- **Your assignment**: Every line in the data below from the one containing "About Rhino Fleet" down to the one containing "Shipping within Europe", both included, must be retyped exactly; no other line is to appear.
━━━━━ Listed records
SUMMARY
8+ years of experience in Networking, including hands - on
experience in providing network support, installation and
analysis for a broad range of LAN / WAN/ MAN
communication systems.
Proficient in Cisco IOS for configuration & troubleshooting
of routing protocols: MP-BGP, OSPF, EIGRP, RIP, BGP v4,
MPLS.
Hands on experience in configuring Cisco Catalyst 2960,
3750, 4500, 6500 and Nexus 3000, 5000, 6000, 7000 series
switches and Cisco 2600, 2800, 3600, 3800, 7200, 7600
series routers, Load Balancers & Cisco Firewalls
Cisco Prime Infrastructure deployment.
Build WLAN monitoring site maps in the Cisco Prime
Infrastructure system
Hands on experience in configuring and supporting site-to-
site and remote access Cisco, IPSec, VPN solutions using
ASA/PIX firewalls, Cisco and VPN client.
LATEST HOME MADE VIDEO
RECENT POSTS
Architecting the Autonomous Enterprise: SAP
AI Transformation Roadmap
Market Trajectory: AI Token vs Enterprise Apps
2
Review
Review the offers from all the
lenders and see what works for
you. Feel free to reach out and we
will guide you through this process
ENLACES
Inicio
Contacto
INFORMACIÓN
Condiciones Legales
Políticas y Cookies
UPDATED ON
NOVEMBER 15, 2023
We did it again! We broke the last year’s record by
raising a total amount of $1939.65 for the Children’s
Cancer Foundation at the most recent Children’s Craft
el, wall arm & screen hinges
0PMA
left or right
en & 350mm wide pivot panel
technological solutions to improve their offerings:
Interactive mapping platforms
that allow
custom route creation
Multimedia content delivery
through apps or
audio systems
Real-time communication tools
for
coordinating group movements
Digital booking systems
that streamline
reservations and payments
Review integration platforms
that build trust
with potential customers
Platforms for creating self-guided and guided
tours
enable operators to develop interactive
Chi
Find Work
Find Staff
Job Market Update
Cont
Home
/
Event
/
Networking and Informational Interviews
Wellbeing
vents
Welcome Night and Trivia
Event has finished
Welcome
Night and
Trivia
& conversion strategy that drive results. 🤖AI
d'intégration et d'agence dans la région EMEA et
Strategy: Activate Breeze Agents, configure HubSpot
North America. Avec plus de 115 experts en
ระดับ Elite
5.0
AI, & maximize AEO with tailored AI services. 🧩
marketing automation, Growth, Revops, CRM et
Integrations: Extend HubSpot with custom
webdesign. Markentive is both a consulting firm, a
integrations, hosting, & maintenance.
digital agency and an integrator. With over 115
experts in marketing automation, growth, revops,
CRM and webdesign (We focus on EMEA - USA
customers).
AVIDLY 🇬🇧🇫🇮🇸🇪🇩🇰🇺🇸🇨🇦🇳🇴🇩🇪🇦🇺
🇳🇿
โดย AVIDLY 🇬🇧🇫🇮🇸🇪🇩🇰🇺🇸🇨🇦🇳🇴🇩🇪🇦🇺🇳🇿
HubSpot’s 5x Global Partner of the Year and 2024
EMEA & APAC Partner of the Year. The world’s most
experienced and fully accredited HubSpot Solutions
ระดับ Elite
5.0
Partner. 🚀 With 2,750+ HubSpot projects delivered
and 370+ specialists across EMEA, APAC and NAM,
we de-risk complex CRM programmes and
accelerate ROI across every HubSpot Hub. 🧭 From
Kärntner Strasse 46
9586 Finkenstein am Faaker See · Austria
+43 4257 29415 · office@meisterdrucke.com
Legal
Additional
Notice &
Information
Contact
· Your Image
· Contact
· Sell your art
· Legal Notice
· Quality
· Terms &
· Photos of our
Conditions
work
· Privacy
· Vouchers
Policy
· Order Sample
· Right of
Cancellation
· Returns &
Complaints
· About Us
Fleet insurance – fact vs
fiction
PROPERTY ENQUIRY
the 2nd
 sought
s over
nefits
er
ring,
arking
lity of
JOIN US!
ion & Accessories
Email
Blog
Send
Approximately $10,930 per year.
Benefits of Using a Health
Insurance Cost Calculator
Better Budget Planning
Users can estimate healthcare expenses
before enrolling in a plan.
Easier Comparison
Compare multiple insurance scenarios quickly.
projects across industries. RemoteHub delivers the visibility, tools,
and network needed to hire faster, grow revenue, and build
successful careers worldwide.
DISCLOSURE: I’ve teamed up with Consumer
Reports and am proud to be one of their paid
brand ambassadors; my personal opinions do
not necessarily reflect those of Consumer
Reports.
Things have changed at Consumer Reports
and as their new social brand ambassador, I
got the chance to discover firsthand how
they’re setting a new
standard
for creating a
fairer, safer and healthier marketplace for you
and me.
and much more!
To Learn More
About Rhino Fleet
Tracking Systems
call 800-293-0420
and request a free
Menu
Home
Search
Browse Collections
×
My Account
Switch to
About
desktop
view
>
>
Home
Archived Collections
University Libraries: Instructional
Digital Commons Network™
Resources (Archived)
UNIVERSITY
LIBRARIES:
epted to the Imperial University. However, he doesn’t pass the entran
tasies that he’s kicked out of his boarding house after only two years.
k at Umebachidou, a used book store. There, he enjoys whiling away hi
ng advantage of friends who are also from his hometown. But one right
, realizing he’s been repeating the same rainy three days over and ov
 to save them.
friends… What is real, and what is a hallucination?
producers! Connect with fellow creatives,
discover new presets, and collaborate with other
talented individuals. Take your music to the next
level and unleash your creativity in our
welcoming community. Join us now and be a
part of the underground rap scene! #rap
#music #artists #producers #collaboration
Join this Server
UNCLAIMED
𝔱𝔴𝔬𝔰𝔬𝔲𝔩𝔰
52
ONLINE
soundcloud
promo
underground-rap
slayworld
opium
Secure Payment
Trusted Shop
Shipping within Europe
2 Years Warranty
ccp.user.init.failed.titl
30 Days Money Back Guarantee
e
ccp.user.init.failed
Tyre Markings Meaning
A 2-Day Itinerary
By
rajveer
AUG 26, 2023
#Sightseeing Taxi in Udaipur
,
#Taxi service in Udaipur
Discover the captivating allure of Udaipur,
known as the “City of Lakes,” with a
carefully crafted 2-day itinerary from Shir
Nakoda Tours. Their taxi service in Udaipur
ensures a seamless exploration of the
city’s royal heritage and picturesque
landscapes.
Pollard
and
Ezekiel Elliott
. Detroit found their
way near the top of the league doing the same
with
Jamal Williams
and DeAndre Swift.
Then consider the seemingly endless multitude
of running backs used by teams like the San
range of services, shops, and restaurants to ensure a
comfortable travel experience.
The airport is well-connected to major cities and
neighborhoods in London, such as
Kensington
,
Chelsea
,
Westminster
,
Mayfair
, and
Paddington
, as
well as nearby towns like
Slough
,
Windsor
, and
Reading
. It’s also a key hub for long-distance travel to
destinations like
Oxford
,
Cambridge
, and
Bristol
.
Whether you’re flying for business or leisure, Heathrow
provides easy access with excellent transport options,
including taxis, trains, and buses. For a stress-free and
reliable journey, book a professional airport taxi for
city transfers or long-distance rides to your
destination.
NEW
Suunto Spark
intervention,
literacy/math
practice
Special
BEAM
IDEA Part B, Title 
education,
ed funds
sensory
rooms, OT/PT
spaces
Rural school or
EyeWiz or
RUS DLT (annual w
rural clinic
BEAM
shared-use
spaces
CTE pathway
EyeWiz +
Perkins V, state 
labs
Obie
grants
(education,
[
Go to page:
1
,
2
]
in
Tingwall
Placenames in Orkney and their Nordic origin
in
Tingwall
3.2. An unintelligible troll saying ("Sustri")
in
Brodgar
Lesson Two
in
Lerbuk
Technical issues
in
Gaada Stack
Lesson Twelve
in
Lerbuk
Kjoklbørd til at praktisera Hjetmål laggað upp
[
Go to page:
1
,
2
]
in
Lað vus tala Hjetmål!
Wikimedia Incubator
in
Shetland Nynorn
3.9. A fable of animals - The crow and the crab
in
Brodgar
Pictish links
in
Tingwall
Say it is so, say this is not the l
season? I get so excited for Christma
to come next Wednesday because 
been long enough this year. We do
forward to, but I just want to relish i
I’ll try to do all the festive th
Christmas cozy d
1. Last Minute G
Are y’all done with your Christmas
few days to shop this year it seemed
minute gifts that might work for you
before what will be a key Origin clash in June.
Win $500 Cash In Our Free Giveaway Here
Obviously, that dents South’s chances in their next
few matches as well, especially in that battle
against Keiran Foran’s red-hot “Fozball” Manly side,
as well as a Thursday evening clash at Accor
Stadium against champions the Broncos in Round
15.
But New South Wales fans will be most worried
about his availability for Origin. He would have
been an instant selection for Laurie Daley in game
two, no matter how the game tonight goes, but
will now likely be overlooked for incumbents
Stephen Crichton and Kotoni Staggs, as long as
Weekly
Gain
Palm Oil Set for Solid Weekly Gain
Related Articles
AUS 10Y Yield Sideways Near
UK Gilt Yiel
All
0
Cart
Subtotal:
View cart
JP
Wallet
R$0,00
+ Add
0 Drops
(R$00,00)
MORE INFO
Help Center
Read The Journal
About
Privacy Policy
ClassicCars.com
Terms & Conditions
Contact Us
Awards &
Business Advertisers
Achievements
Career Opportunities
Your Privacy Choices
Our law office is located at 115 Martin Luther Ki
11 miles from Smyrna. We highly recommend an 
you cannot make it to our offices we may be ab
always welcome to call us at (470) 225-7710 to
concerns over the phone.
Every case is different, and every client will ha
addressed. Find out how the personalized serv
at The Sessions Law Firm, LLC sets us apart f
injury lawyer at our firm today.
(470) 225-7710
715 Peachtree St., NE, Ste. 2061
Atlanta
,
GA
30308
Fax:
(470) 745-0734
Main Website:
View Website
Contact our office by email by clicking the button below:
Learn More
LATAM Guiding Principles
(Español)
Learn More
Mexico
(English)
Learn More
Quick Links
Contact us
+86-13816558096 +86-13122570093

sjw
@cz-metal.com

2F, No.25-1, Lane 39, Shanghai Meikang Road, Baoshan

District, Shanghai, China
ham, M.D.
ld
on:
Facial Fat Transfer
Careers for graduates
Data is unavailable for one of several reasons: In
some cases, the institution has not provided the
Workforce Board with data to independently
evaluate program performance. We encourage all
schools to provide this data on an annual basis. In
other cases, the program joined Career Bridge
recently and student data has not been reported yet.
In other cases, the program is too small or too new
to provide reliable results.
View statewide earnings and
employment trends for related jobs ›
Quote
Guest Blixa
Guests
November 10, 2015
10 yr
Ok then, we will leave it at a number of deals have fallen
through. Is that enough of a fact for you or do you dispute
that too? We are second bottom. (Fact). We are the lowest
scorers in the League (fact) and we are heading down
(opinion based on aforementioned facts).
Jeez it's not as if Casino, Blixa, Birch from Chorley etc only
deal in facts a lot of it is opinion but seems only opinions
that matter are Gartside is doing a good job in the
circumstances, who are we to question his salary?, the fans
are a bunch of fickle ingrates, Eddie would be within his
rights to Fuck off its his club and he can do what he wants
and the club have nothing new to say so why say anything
━━━━━━━━━━
- **Solution to this task**:
About Rhino Fleet
Tracking Systems
call 800-293-0420
and request a free
Menu
Home
Search
Browse Collections
×
My Account
Switch to
About
desktop
view
>
>
Home
Archived Collections
University Libraries: Instructional
Digital Commons Network™
Resources (Archived)
UNIVERSITY
LIBRARIES:
epted to the Imperial University. However, he doesn’t pass the entran
tasies that he’s kicked out of his boarding house after only two years.
k at Umebachidou, a used book store. There, he enjoys whiling away hi
ng advantage of friends who are also from his hometown. But one right
, realizing he’s been repeating the same rainy three days over and ov
 to save them.
friends… What is real, and what is a hallucination?
producers! Connect with fellow creatives,
discover new presets, and collaborate with other
talented individuals. Take your music to the next
level and unleash your creativity in our
welcoming community. Join us now and be a
part of the underground rap scene! #rap
#music #artists #producers #collaboration
Join this Server
UNCLAIMED
𝔱𝔴𝔬𝔰𝔬𝔲𝔩𝔰
52
ONLINE
soundcloud
promo
underground-rap
slayworld
opium
Secure Payment
Trusted Shop
Shipping within Europe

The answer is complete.